In Sleep Donation, Russell ’06SOA imagines a world in which the insomnia epidemic has turned fatal. It’s the near future, and thousands of Americans have permanently lost the ability to sleep. The landscape is dotted with Night Worlds, carnival-like encampments where the sleepless spend their restless nights. Insomniacs stare from moonlit windows with “pink-spoked eyeballs.” Emergency rooms turn away the chronically sleep-deprived, sending them home “to twist in exile on their mattresses.” The only treatment is a sleep donation, an infusion of sleep harvested from the dreams of a healthy person. But demand far outstrips supply. Soon, the scientists predict, “sleep will go extinct. And eventually, unless we can find some way to synthesize it, so will we.”
It is easy to get so taken by Russell’s spooky-accurate description of what lack of sleep can do to a body, and a country, that Sleep Donation starts to feel like speculative journalism. There’s far more to this slim book, though. Trish, the narrator, lost her sister to insomnia and now works for a sleep center called Slumber Corps, cold-calling potential sleep donors. Her special gift is reliving her sister’s death with fresh, raw grief each time, “evergreen … a pure shock, the freshest outrage.” The performance is superbly effective at eliciting donations, but at what cost?

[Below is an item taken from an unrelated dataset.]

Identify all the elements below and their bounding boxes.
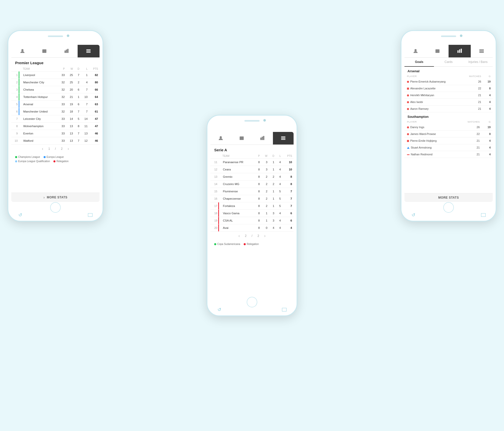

Though Russell meticulously describes the intricacies of the epidemic and the protocol for donating sleep, she stops short of detailing what, exactly, is being taken from a donor when he or she lies down on the “catch-cot” for a “draw.” She tells us just enough that we know there’s something unmistakably unsavory about the process, which feels like a more fundamental invasion of privacy than giving blood or even donating an organ. There is the sense of an ethical breach — otherwise, why would Trish have to turn on the waterworks to recruit donors? Taking someone’s dreams feels dirty, like spying on someone in the shower, even if they’ll never know you looked.
As in Russell’s previous books, Swamplandia! and St. Lucy’s Home for Girls Raised by Wolves, everything feels a bit off, suggesting that humanity has fallen out of sync with the planet’s natural rhythms. In Sleep Donation, “time itself will soon become an anachronism.” Even the fleshy white flowers outside a donor’s house are freakish in their abundance, while the trees seem “to have too many limbs, mutating away from the rooftops in a silent, wild freedom.” The sense of impending annihilation pulses throughout the book; insomniacs describe the final throes of their condition as their Last Day, evoking religious cults and doomsday prophecies.
At the same time, Russell leavens the apocalyptic with the familiar. The homeyness of the details — a donor’s “brown sedan with faded turquoise doors,” a tired new father “with his house-musk of baby powder and Old Spice” who looks, when he burps his baby, like “a gentle, enormous beaver” — keeps the story grounded in reality. A family dresses their daughter in frilly dresses for her sleep donations, and you don’t think, Wait a minute, exactly how is the machine supposed to be capturing the little girl’s dreams? You think, Of course the parents put her in her Sunday best for this important event, despite the fact that she will snooze right through it.
Storytelling is at the heart of Sleep Donation: the story Trish tells potential donors about her sister’s death; the story Trish’s bosses tell her to convince her to keep doing her job; the story she tells herself about them, to quell her doubts. There are the stories insomniacs tell one another to pass the sleepless hours at the Night Worlds. In many ways, the entire novella functions as a sort of twisted bedtime story, something children might tell each other to scare themselves into staying awake. It seems more than coincidental that Sleep Donation, is the first title published by Atavist Books, is being released exclusively for e-readers and phones. The rise of insomnia has been linked to the proliferation of electronic devices, and as you lie in bed reading Sleep Donation, your phone casting a sterile little cone of light in an otherwise darkened bedroom, you can’t help feeling that you’re pushing your luck. You really should turn off the phone and get some sleep, while you still can.